(Saved entries)
>>>
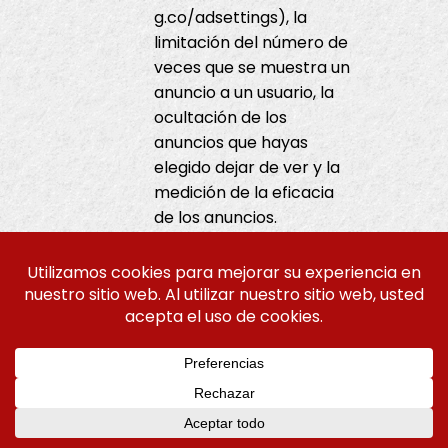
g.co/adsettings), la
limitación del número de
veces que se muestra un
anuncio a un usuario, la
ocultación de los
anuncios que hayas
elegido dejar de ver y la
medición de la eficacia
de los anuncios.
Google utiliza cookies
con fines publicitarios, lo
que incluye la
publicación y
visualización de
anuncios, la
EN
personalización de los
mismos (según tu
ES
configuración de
<<<
=== Problem to work on ===
Keep only the lines from the one containing "anuncio a un usuario, la" through the final line of the records, and transcribe them exactly.

=== Result ===
anuncio a un usuario, la
ocultación de los
anuncios que hayas
elegido dejar de ver y la
medición de la eficacia
de los anuncios.
Google utiliza cookies
con fines publicitarios, lo
que incluye la
publicación y
visualización de
anuncios, la
EN
personalización de los
mismos (según tu
ES
configuración de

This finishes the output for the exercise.